Lamentavelmente a integração que outrora fora uma das estratégias seminais para a política de segurança pública de ambos os estados, anos depois mostrou-se, em Minas Gerais, como sendo seu ponto sensível. Analisando as falas dos entrevistados naquele estado, percebi que conflitos corporativistas foram apontados como sendo o ponto fraco da manutenção dos bons resultados de da política de segurança mineira.

“As demandas corporativas tomaram conta, principalmente das elites de dos delegados, dos oficiais. O cenário nacional é outro que complicou ainda mais o processo porque cenário nacional é de exacerbação dessa disputa corporativista. Então não dá mais para recuperar o modelo de integração. Você precisa reinventar alguma outra iniciativa que faça com que as duas polícias no âmbito operacional apenas volta a trabalhar juntas” (entrevista, sociedade civil, MG).
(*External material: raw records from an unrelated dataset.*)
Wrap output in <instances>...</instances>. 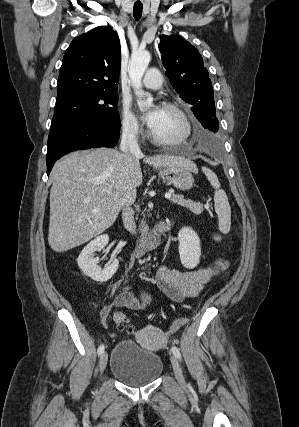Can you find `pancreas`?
Returning <instances> with one entry per match:
<instances>
[{
	"label": "pancreas",
	"instance_id": "cf45deb5",
	"mask_svg": "<svg viewBox=\"0 0 299 427\" xmlns=\"http://www.w3.org/2000/svg\"><path fill=\"white\" fill-rule=\"evenodd\" d=\"M170 201L173 204H178V205H181L182 207L188 208L194 214L199 215L203 212V205L200 202H193L192 200H187L184 198V196L180 194H172ZM140 230H141L142 236L147 234L149 230L148 226L145 224L144 221H141Z\"/></svg>",
	"mask_w": 299,
	"mask_h": 427
}]
</instances>
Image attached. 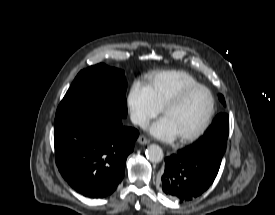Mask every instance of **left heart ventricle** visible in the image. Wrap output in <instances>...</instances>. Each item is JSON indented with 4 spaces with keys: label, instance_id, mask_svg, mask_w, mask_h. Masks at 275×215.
Returning a JSON list of instances; mask_svg holds the SVG:
<instances>
[{
    "label": "left heart ventricle",
    "instance_id": "b2bd125f",
    "mask_svg": "<svg viewBox=\"0 0 275 215\" xmlns=\"http://www.w3.org/2000/svg\"><path fill=\"white\" fill-rule=\"evenodd\" d=\"M210 108L209 94L197 89L188 94L177 106L164 116L174 129L176 136H184L199 127Z\"/></svg>",
    "mask_w": 275,
    "mask_h": 215
}]
</instances>
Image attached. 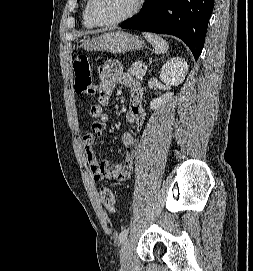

A partir do que nos foi relatado por nossos entrevistados, a integração entre as polícias era algo inimaginável até o momento em que de fato foi colocada em prática. Foi uma ação conturbada durante todo o processo, mas que se desenvolveu e chegou a ocorrer por um bom tempo, porém nunca de forma fluida. Em Minas Gerais, como mencionei acima, o exacerbado corporativismo parece ter comprometido a política de segurança de maneira geral. As demandas passaram a ser cada vez mais exigidas, sobretudo após a redução dos indicadores de criminalidade, fazendo disso uma moeda de troca. A solidez das lideranças políticas, apontadas por nossos entrevistados como sendo o elo que unia as ações integradas das polícias, foi sendo comprometida até o momento em que ela não existia mais. Novas figuras entraram no cenário e, a esta altura, as lideranças policiais deram início a cobranças cada vez mais ligadas aos seus próprios interesses. Hoje, a integração ainda é a proposta, mas com as dificuldades de sempre e com mais desafios do que nunca. A integração entre as polícias é uma medida extraordinária, mas a impressão deixada é a de que enquanto a mentalidade egoísta continuar dominando as corporações, tal política nunca funcionará plenamente.

Em Pernambuco o tom das entrevistas foi mais ameno no que diz respeito à política de integração. As pessoas ouvidas relataram problemas no início da integração oriundos da rivalidade existente entre as instituições, mas que ao longo do processo a situação teria se normalizado. Parece-me que a integração neste estado foi mais duradoura se comparada com Minas Gerais. Ratton (2015) assinala que

“O diálogo continuado com associações de policiais civis e militares, algumas concessões e alguns acordos de longo prazo, atenuaram, no cenário pernambucano, algumas tensões que em outros estados foram acentuadas. Parte destas negociações cedeu a demandas corporativas que foram positivas no curto prazo, mas não se sabe se o serão no longo prazo” (RATTON, 2015, p.2).

Como podemos observar, Ratton menciona a manutenção contínua de um diálogo que seria responsável por atender de maneira aparentemente satisfatória a ambos os lados, fazendo com que a integração das polícias em Pernambuco se desenvolvesse. Entretanto, segundo o autor, “há queixas permanentes sobre a ingerência de setores externos às polícias em questões das próprias polícias. Quando a coordenação afrouxou as demandas corporativas cresceram e a integração caiu” (RATTON, 2015, p.9). Portanto, assim como em Minas

Gerais, a política de integração em Pernambuco tornou-se cada vez mais frágil ao longo dos anos, restando apenas um resquício daquilo que fora inicialmente planejado.